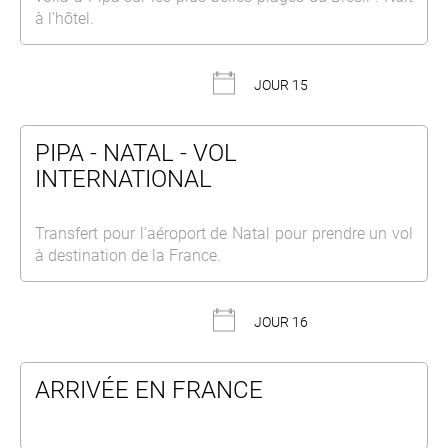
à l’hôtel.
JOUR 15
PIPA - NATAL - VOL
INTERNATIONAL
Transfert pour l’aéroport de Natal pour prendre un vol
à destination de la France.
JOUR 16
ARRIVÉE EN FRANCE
====
→ The task: Go through the listing above and quote it exactly, apart from its images.

→ Solution:
à l’hôtel.
JOUR 15
PIPA - NATAL - VOL
INTERNATIONAL
Transfert pour l’aéroport de Natal pour prendre un vol
à destination de la France.
JOUR 16
ARRIVÉE EN FRANCE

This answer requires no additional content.